Perhaps that is not entirely surprising, given that the bizarre whistle, or kangling, is made from the thigh bone of a long-dead Tibetan monk.

The Dalai Lama

The Dalai Lama

Retrieved from a battleground, bound with carefully plaited leather, adorned with human skin and silver thread, the curious instrument was brought to Edinburgh more than 100 years ago, a keepsake from a time which, with hindsight, was hardly Britain’s finest hour.

Now, as the visit to Scotland by Tibet’s spiritual leader, the Dalai Lama, approaches, it is to be finally returned home.

The foot-long bone whistle was among a collection of souvenirs from the roof of the world gathered by Edinburgh-born Colonel Bruce Turnbull of the 23rd Sikh Pioneers Regiment.

He was involved when the regiment took part in the infamous Sir Francis Younghusband expedition to Tibet in 1903-4, a venture into what was then a closed and deeply private nation where outsiders rarely ventured, which would end in violence, mayhem and bloodshed.

The Tibetan thighbone horn

The Tibetan thighbone horn

The religious artefact – along with a collection of other Tibetan objects – was eventually brought to Edinburgh and later ended up with a family member in London.

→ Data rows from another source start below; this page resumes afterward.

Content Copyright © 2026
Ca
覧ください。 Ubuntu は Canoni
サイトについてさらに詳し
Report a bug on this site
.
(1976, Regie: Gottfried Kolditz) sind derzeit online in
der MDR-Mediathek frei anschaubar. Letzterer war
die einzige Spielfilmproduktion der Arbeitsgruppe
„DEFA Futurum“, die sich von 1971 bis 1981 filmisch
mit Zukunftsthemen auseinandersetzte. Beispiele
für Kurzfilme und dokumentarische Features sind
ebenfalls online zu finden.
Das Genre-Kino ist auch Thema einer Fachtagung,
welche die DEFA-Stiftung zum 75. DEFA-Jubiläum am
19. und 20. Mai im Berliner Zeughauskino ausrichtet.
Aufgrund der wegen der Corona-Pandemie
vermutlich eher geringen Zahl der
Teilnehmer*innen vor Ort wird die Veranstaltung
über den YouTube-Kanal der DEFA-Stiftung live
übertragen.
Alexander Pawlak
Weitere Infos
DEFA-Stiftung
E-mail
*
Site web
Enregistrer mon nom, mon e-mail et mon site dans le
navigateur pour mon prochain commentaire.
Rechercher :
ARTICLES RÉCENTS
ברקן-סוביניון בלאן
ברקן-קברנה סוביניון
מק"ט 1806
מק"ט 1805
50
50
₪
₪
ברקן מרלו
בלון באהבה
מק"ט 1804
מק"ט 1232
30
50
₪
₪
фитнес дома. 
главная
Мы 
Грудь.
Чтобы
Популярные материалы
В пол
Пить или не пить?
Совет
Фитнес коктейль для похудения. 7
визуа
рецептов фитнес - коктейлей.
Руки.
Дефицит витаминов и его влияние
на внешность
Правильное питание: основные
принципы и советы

But now Col Turnbull’s grandson, Dr Michael Turnbull, has decided the Dalai Lama’s visit to Edinburgh later this month means the time has come to return it into Tibetan possession.

“It is an act of reconciliation,” says Dr Turnbull, 71, of Longniddry. “I think my grandfather probably did not understand quite what he was doing. It was a long time ago.

“Certainly, this is an item that has no real place in my home. It is time for it to go back to its own home.”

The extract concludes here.